Ninguno de los comentaristas, lógico, evadió  caer en la vorágine etílica, si bien cada uno la abordó desde perspectivas distintas, como José Luis Martínez, que prefirió concentrarse  específicamente en la cruda. Por suerte, me obsequió una copia de su texto y aquí lo reproduzco casi íntegro:

Con El frágil latido del corazón de un hombre, Eusebio Ruvalcaba me recuerda a Diógenes el cínico, aquel filósofo que un día, al observar a una mujer postrada ante los dioses se le acercó y le dijo: ¿No temes buena mujer, que al dios que está detrás de ti tu postura le resulte irreverente? Aquel que todo lo hacía en la plaza pública –incluso excretar– porque no conocía la vergüenza. Aquel que al masturbarse delante de todos, lamentaba que no fuera igual de sencillo librarse del hambre frotándose las tripas. Aquel que le pedía limosna a las estatuas, no porque estuviera loco sino porque se ejercitaba en el difícil arte del fracaso.

Como Diógenes, Eusebio es un cínico, un devoto de la secta del perro, como le llamaban a los seguidores –que no discípulos– del filósofo. En su poesía –aunque él se empeñe en negarle esa condición–, Eusebio se desnuda, y su desnudez escandaliza a las buenas conciencias. No oculta sus sentimientos ni sus deseos, ni le teme a las palabras; es un provocador que siempre desconcierta con sus insólitas y, sin embargo, indisputables analogías, como cuando escribe:

Una cantina llena
semeja
un coño lleno.
No caben más vergas
no caben más clientes.
Aunque siempre hay
lista de espera.

La poesía de Ruvalcaba es visceral y se lee con desasosiego.
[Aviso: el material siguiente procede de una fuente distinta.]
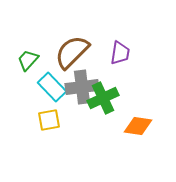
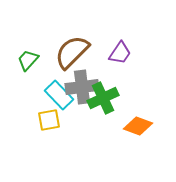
purple trapezoid: rotated 25 degrees clockwise
cyan rectangle: moved 7 px right, 8 px down
orange diamond: rotated 12 degrees clockwise
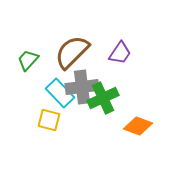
cyan rectangle: moved 1 px right, 2 px up
yellow square: rotated 25 degrees clockwise
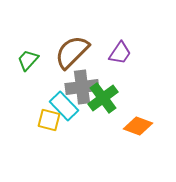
cyan rectangle: moved 4 px right, 13 px down
green cross: rotated 12 degrees counterclockwise
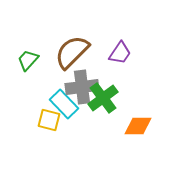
cyan rectangle: moved 2 px up
orange diamond: rotated 20 degrees counterclockwise
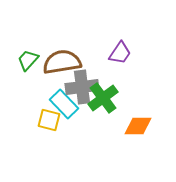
brown semicircle: moved 10 px left, 10 px down; rotated 36 degrees clockwise
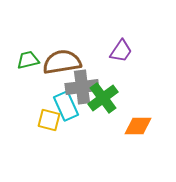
purple trapezoid: moved 1 px right, 2 px up
green trapezoid: rotated 35 degrees clockwise
cyan rectangle: moved 2 px right, 2 px down; rotated 20 degrees clockwise
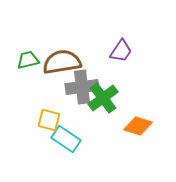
cyan rectangle: moved 33 px down; rotated 32 degrees counterclockwise
orange diamond: rotated 16 degrees clockwise
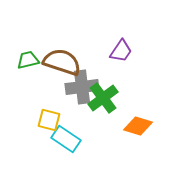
brown semicircle: rotated 27 degrees clockwise
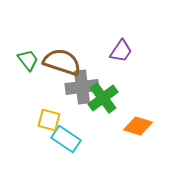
green trapezoid: rotated 65 degrees clockwise
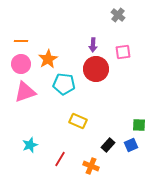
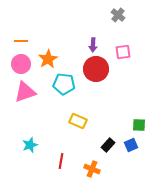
red line: moved 1 px right, 2 px down; rotated 21 degrees counterclockwise
orange cross: moved 1 px right, 3 px down
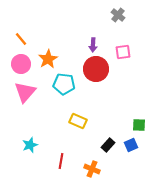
orange line: moved 2 px up; rotated 48 degrees clockwise
pink triangle: rotated 30 degrees counterclockwise
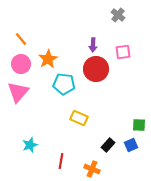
pink triangle: moved 7 px left
yellow rectangle: moved 1 px right, 3 px up
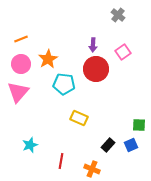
orange line: rotated 72 degrees counterclockwise
pink square: rotated 28 degrees counterclockwise
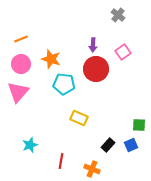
orange star: moved 3 px right; rotated 24 degrees counterclockwise
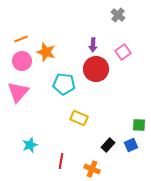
orange star: moved 5 px left, 7 px up
pink circle: moved 1 px right, 3 px up
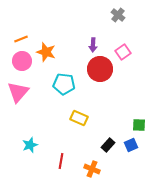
red circle: moved 4 px right
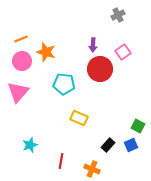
gray cross: rotated 24 degrees clockwise
green square: moved 1 px left, 1 px down; rotated 24 degrees clockwise
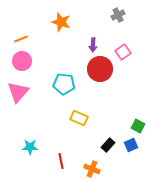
orange star: moved 15 px right, 30 px up
cyan star: moved 2 px down; rotated 21 degrees clockwise
red line: rotated 21 degrees counterclockwise
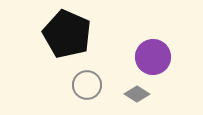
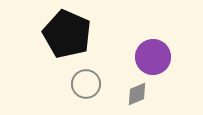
gray circle: moved 1 px left, 1 px up
gray diamond: rotated 55 degrees counterclockwise
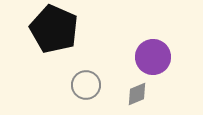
black pentagon: moved 13 px left, 5 px up
gray circle: moved 1 px down
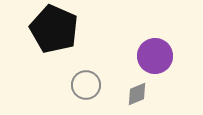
purple circle: moved 2 px right, 1 px up
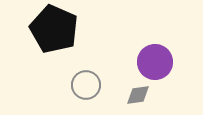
purple circle: moved 6 px down
gray diamond: moved 1 px right, 1 px down; rotated 15 degrees clockwise
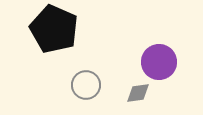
purple circle: moved 4 px right
gray diamond: moved 2 px up
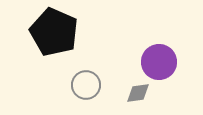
black pentagon: moved 3 px down
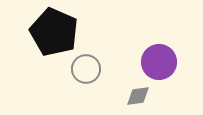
gray circle: moved 16 px up
gray diamond: moved 3 px down
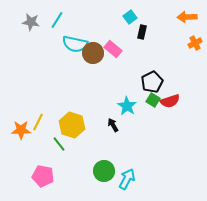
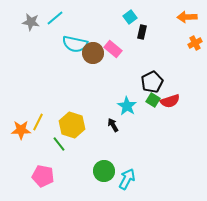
cyan line: moved 2 px left, 2 px up; rotated 18 degrees clockwise
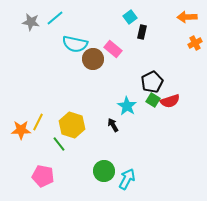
brown circle: moved 6 px down
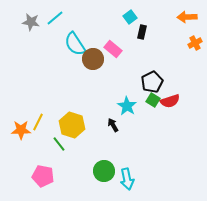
cyan semicircle: rotated 45 degrees clockwise
cyan arrow: rotated 140 degrees clockwise
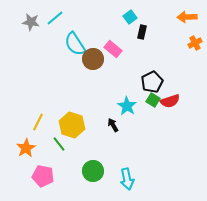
orange star: moved 5 px right, 18 px down; rotated 30 degrees counterclockwise
green circle: moved 11 px left
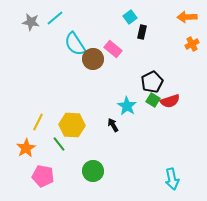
orange cross: moved 3 px left, 1 px down
yellow hexagon: rotated 15 degrees counterclockwise
cyan arrow: moved 45 px right
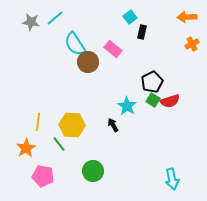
brown circle: moved 5 px left, 3 px down
yellow line: rotated 18 degrees counterclockwise
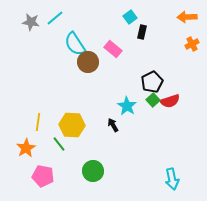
green square: rotated 16 degrees clockwise
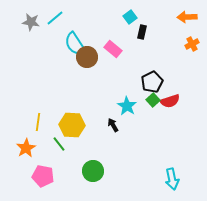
brown circle: moved 1 px left, 5 px up
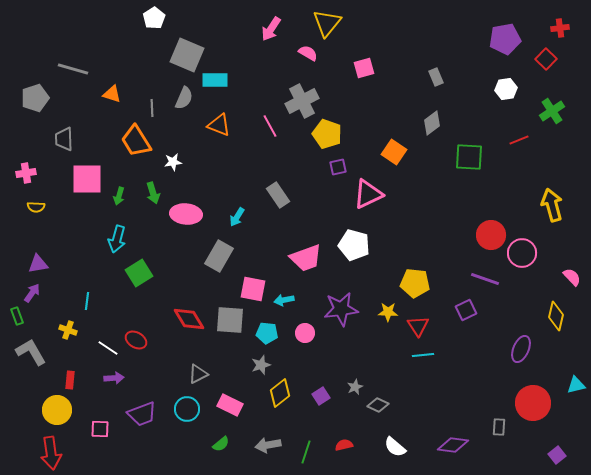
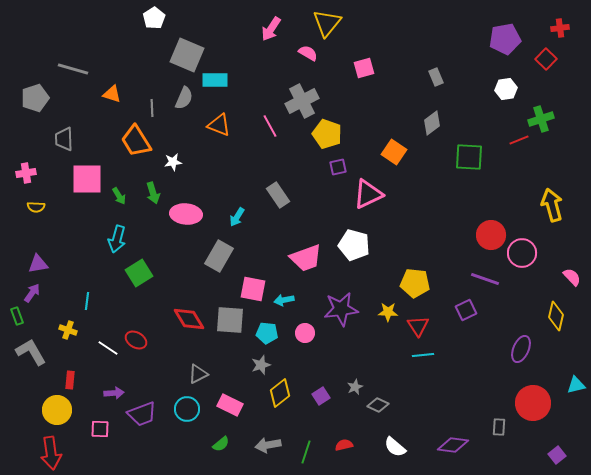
green cross at (552, 111): moved 11 px left, 8 px down; rotated 15 degrees clockwise
green arrow at (119, 196): rotated 48 degrees counterclockwise
purple arrow at (114, 378): moved 15 px down
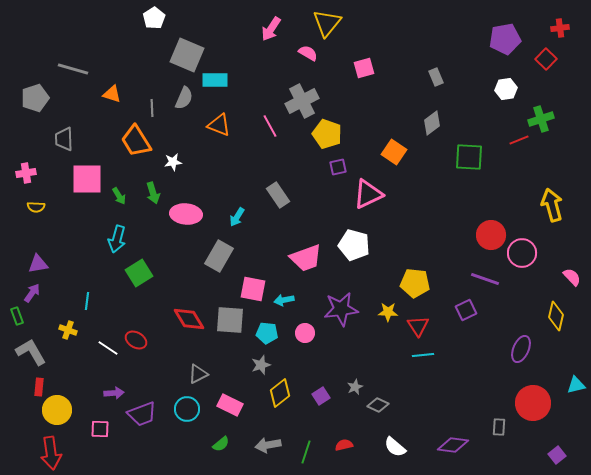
red rectangle at (70, 380): moved 31 px left, 7 px down
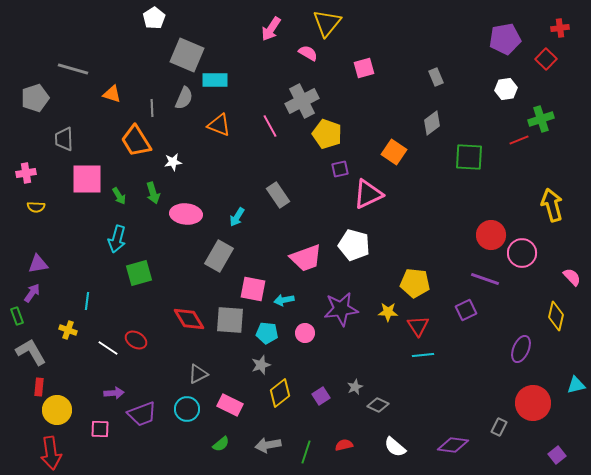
purple square at (338, 167): moved 2 px right, 2 px down
green square at (139, 273): rotated 16 degrees clockwise
gray rectangle at (499, 427): rotated 24 degrees clockwise
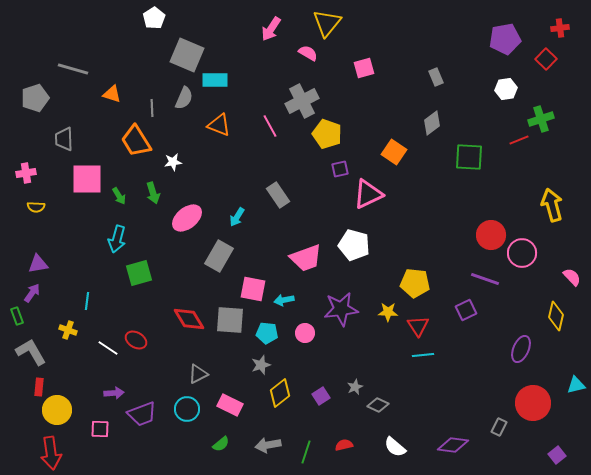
pink ellipse at (186, 214): moved 1 px right, 4 px down; rotated 44 degrees counterclockwise
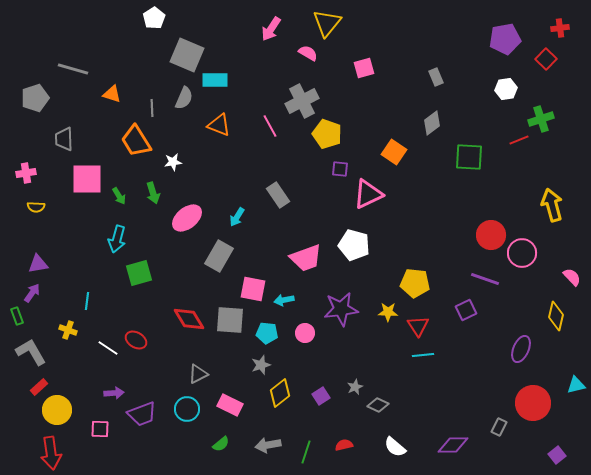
purple square at (340, 169): rotated 18 degrees clockwise
red rectangle at (39, 387): rotated 42 degrees clockwise
purple diamond at (453, 445): rotated 8 degrees counterclockwise
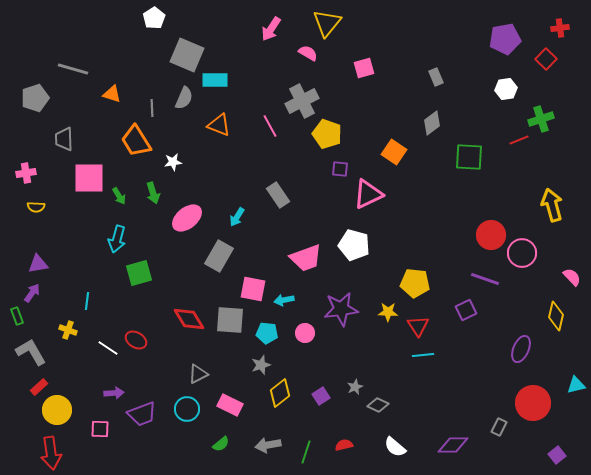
pink square at (87, 179): moved 2 px right, 1 px up
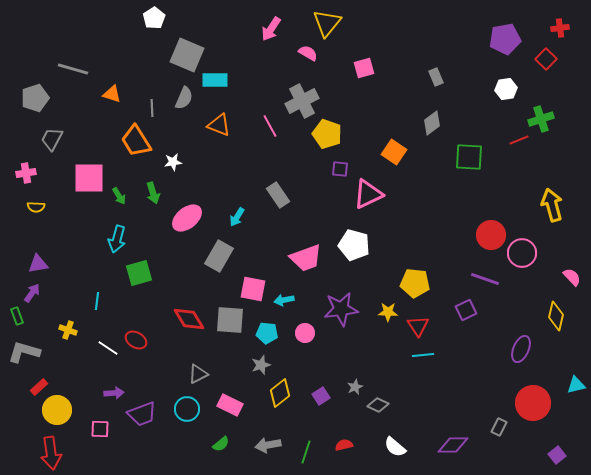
gray trapezoid at (64, 139): moved 12 px left; rotated 30 degrees clockwise
cyan line at (87, 301): moved 10 px right
gray L-shape at (31, 352): moved 7 px left; rotated 44 degrees counterclockwise
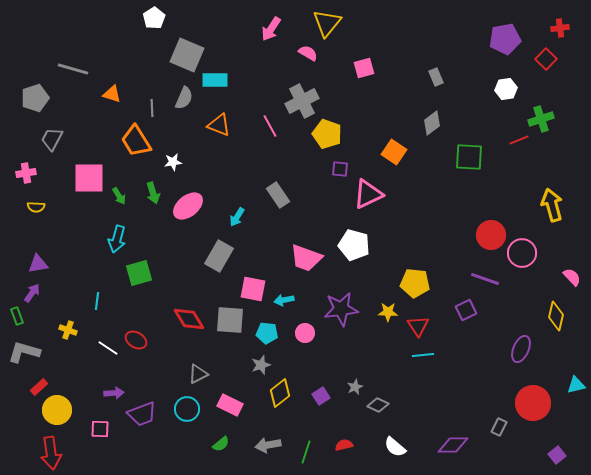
pink ellipse at (187, 218): moved 1 px right, 12 px up
pink trapezoid at (306, 258): rotated 40 degrees clockwise
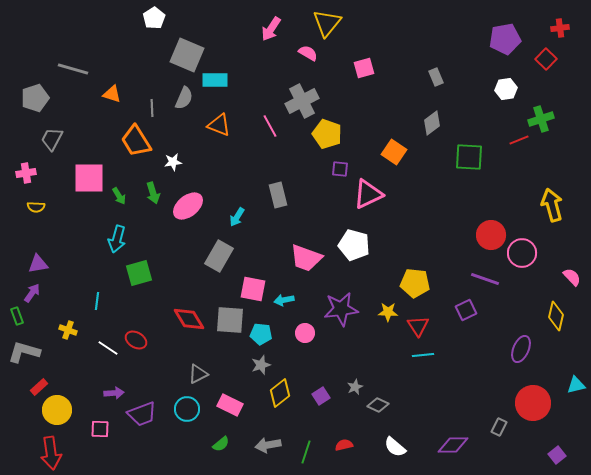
gray rectangle at (278, 195): rotated 20 degrees clockwise
cyan pentagon at (267, 333): moved 6 px left, 1 px down
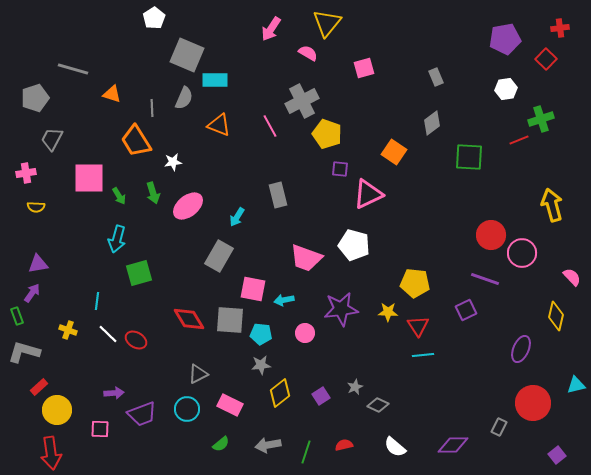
white line at (108, 348): moved 14 px up; rotated 10 degrees clockwise
gray star at (261, 365): rotated 12 degrees clockwise
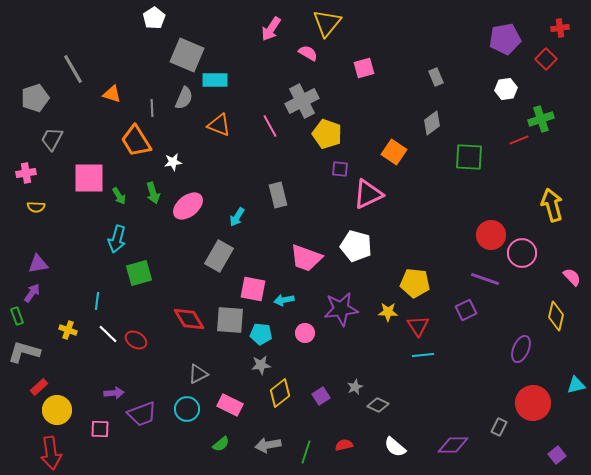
gray line at (73, 69): rotated 44 degrees clockwise
white pentagon at (354, 245): moved 2 px right, 1 px down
Es una poesía que nace de y con la vida, de las cosas cotidianas, como llevar un saco a la tintorería o enfrentar el dilema de enviar o no los zapatos a la zapatería o sufrir un asalto; de las promesas incumplidas, de las tardes en la cantina, de las crudas espantosas que tantas enseñanzas prodigan: “La cruda no se deja sobornar, la poesía sí”, –escribe Eusebio en "Piedras heridas".

No admite concesiones.
Nada de quedarse
en la superficie del lenguaje,
por más apacible y sugestivo que parezca.
De algún modo la cruda te obliga a ser honesto.
Los crudos nunca dicen cosas importantes,
pero sí profundas. De dos centímetros
de profundidad. Cosas hechas de jirones
de vida, resabios de una existencia
que está por irse. Los crudos se sienten miserables.
Los persigue una angustia que no los deja
ni marcar el teléfono.

Los de El frágil latido del corazón de un hombre son poemas donde habita la desesperación y la tristeza y la melancolía y la nostalgia y el encabronamiento; muchos de ellos son lascivos, procaces. Habla de coños y vergas y tetas y cogidas y culos y mamadas… En otros aparece el erotismo y el amor… La amistad siempre está ahí, como el humor, como los nombres de tantos de sus amigos a quienes convoca, invoca en este libro que reúne tres libros anteriores: “En el primero, escribe Carlos Bortoni en el prólogo, se hacía alusión a un hombre que amaba el alcohol y amaba compartirlo. En el segundo, a un hombre que amaba tanto a su mujer que la compartía con sus amigos y la convertía en prostituta. Y, en el último, termina compartiéndose él mismo en franca bisexualidad”.

El frágil latido del corazón de un hombre es un libro donde también aparecen la esperanza y, aunque muchos no crean, la ternura y el romanticismo de quien es capaz de amar en silencio a una mujer, o de quien dice:

Las mujeres bellas las dejo para los jóvenes.
Las posiciones acrobáticas las dejo
para los fakires.
Yo sólo quiero un poquito –un poquito,
de veras muy poquito– de compasión,
de apapacho. De eso que volteas
y tientas el pelo de una mujer, y lo hueles y lo acaricias,
y dices, puta madre, a mi también me sonríe la vida.

Finalmente le pasaron el micrófono a Eusebio y volvió a recalcar la frase que pronunció infinidad de veces durante toda la borrachera: "Estoy por irme". No tuvo más remedio, sin embargo, que leer un poema y después firmar dedicadorias a diestra y siniestra.